Em adultos assintomáticos, como a genitora dos pacientes, a necessidade de tratamento médico não é óbvia porque não há evidências de benefícios clínicos ou resultados em longo prazo. Além disso, o tratamento tem efeitos colaterais, como calcificação renal e disfunção da glândula tireoide. Os casos graves requerem cirurgia, como osteotomia ou epifisiodese, porque a maioria dos pacientes sintomáticos pode receber parcialmente tratamento médico. Assim, as indicações para tratamento médico incluem sobretudo aqueles em pacientes pediátricos, adultos sintomáticos e pacientes que precisam de grandes quantidades de cálcio e fósforo, como mulheres grávidas e pacientes de cirurgia ortopédica perioperatória.

O hormônio do crescimento (rhGH) foi tentado como uma terapia adjuvante em XLHR e mostrou ter uma melhora no crescimento linear e um aumento transitório no fosfato sérico e uma diminuição transitória na excreção de fosfato urinário quando tratado com rhGH. O aumento da atividade da fosfatase alcalina sérica evidencia piora das deformidades nas pernas e da desproporção corporal, conforme relato após terapia com hormônio de crescimento.

A cirurgia durante a infância deve ser evitada. A intervenção cirúrgica deve ser considerada se o arqueamento for grave ou a torção tibial não melhorar com o tratamento médico. As osteotomias corretivas geralmente não são realizadas em crianças com menos de 6 anos de idade, uma vez que a terapia médica costuma melhorar as deformidades do arco nessa faixa etária. As osteotomias são geralmente adiadas até que o crescimento tenha quase cessado, mas deformidades graves podem exigir terapia mais precoce.

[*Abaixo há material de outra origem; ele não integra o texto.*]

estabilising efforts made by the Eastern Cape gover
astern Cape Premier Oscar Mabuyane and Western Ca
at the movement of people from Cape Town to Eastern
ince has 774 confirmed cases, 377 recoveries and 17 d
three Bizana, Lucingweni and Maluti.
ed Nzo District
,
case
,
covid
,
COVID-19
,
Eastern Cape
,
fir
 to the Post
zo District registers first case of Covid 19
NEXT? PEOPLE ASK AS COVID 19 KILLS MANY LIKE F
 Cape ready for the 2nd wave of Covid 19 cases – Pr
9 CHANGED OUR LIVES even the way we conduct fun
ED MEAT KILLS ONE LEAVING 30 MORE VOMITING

Infelizmente, mesmo a terapia com calcitriol e reposição de fósforo é muitas vezes mal sucedida, o que pode ter sido o caso dos pacientes descritos. Ademais, há diversos eventos adversos significativos associados a esse tratamento, incluindo hiperparatireoidismo secundário ou terciário, nefrocalcinose e complicações cardiovasculares, incluindo hipertensão arterial, decorrentes do hiperparatireoidismo. Além disso, esse tratamento paradoxalmente estimula a atividade do FGF23, aumentando ainda mais a perda de fosfato renal, resultando em um efeito rebote, limitando a efetividade dessa terapia. Em vista disso, uma nova possibilidade terapêutica baseada na inibição da atividade do FGF23 vem se tornando uma opção mais específica e sem incorrer nos efeitos adversos previamente observados.

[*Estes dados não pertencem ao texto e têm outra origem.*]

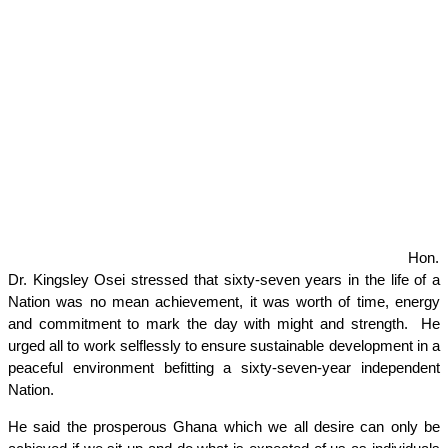
Hon.
Dr. Kingsley Osei stressed that sixty-seven years in the life of a
Nation was no mean achievement, it was worth of time, energy
and commitment to mark the day with might and strength. He
urged all to work selflessly to ensure sustainable development in a
peaceful environment befitting a sixty-seven-year independent
Nation.
He said the prosperous Ghana which we all desire can only be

Indicada para pacientes com raquitismos hipofosfatêmicos causados pelo excesso de FGF23, o burosumabe (Crysvita®) é um anticorpo monoclonal que se liga e inibe a atividade do fator de crescimento de fibroblastos 23.18 Ao inibir o FGF23, espera-se que o burosumabe aumente a reabsorção de fosfato pelo rim e, através da produção de vitamina D, melhore a absorção intestinal de cálcio e fosfato.19 Resultados clínicos de diversos estudos realizados nos últimos anos apontam para bons resultados dessa terapia,20,21 e o mesmo já foi aprovado em diversos países por suas respectivas agências reguladoras, inclusive no Brasil pela Anvisa.

Em conclusão, pacientes com baixa estatura, em particular com presença de achados ósseos como geno valgo/geno varo, devem ser investigados para raquitismo a partir de testes bioquímicos iniciais, confirmando-se posteriormente com análise genético-molecular. A investigação genética não só permite a elucidação da etiologia da doença, mas também pode auxiliar na orientação de terapia mais específica para os pacientes e, claro, possibilitar o aconselhamento genético familiar.